[Extracted page text data]
# # # #
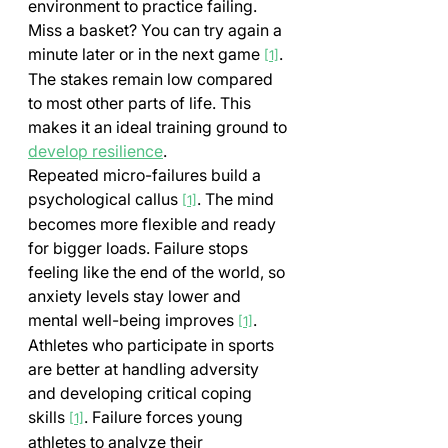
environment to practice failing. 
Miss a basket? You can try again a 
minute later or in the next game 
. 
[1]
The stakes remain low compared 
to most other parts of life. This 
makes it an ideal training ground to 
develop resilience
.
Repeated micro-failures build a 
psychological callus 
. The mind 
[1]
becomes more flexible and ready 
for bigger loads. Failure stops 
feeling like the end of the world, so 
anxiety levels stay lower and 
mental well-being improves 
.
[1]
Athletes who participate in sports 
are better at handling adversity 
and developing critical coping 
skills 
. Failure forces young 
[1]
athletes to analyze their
# # # #
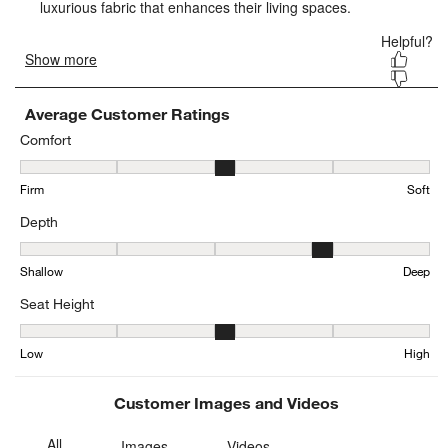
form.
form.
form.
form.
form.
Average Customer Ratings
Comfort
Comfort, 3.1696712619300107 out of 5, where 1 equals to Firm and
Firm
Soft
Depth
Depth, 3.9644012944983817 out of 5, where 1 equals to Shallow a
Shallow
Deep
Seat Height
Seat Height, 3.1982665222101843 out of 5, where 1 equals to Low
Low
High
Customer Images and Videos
# # # #
From the entries above, print the lines beginning at the one with "develop resilience" and stopping after the one with "athletes to analyze their", exactly as written and with nothing else.

develop resilience
.
Repeated micro-failures build a 
psychological callus 
. The mind 
[1]
becomes more flexible and ready 
for bigger loads. Failure stops 
feeling like the end of the world, so 
anxiety levels stay lower and 
mental well-being improves 
.
[1]
Athletes who participate in sports 
are better at handling adversity 
and developing critical coping 
skills 
. Failure forces young 
[1]
athletes to analyze their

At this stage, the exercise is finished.